We adopted a MinHash-based clustering method. It can efficiently apply to large data while covering cases where most text overlaps, not limited to when the strings are completely identical. Simply put, MinHash is a dimensionality reduction technique. It represents the document in a set of words and converts it into integer values, selecting the minimum of hashed function values, hence the term "MinHash".

MinHash's excellent property is that the probability of two sets sharing the same MinHash value equals their Jaccard similarity. By obtaining k independent MinHash values and using these as signatures, known as k-MinHash signatures, you can approach the match rate among document signatures as an approximate similarity.

Here's how we applied it:

First, tokenize the text and mechanically filter only the significant tokens. We retained mainly nouns.
Each message is represented as a set of remaining tokens. This process is called "shingling", and an element of this set is known as a "shingle". To increase accuracy, you can compose the shingle unit with n-gram tokens.
Then, compute a MinHash signature, size k, for each message.
Group messages with the same signature into a single cluster. While it's possible to use distance-based clustering with signature match rates as similarities, our issue was that having some messages misremoved or unremoved didn't lead to significant impacts, so we chose a simpler method.
In each cluster, retain only one message, categorizing the rest as duplicates, and eliminate them.

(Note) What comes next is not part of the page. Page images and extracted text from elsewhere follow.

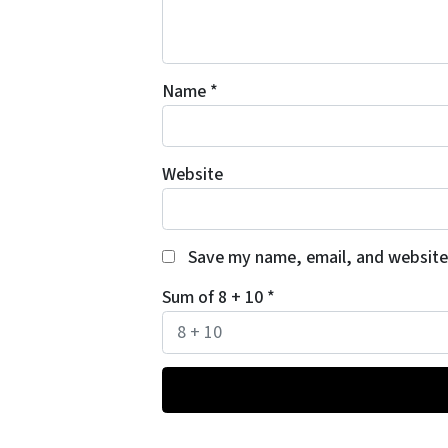
Name
*
Website
Save my name, email, and website 
Sum of 8 + 10
*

MinHash-based message duplication removal process

When k is large, only fully identical texts are assigned to the same cluster. As k lowers, texts with less overlap also group together. To find a k value suitable for deduplication, we use a similarity metric for messages within a cluster. Existing general clustering evaluation metrics compute similarities for every pair of instances, leading to a high computational load. Instead, we defined a diversity metric that calculates for sets $\{S_i\}$ in a cluster with linear time complexity:

$\mathrm{SetDiv}(\{S_i\}):={\LARGE \frac{|\cup_i{S_i}|-|\cap_i{S_i}|}{\sum_i{|S_i|}}}$

This metric equals 1 when $|\cap_i{S_i}|=0$ and $|\cup_i{S_i}| = \sum_i{|S_i|}$ meaning there are no common elements among any two sets; conversely, if $|\cup_i{S_i}| = |\cap_i{S_i}|$ , where all sets are identical, it becomes 0. When $\mathrm{SetDiv}(\{S_i\}) = p \in (0, 1)$ , the influence of the intersection size term decreases as the number of sets increases, it can be approximated as $\mathrm{SetDiv}(\{S_i\}) \approx |\cup_i{S_i}| / \sum_i{|S_i|}$ . As a result, $p$ proportion can be considered to consist of unique elements that don't appear in other sets and are only present once.

Naturally, we define the overlap degree as $\mathrm{SetDup} := 1-\mathrm{SetDiv}$ . Finally, calculate the average overlap degrees of all clusters to measure overall clustering quality.

The overlap degree defined represents precision. Alongside, we compare the detected number of duplicate messages, or those grouped into clusters of size 2 or more, to choose a k value.

The following graph compares the quality of MinHash clustering with varying k values. As k increases, the overlap degree rises while the detected amount of duplicate messages drops. Believing texts over 90% overlapping can be considered duplicates, we settled on k as 5.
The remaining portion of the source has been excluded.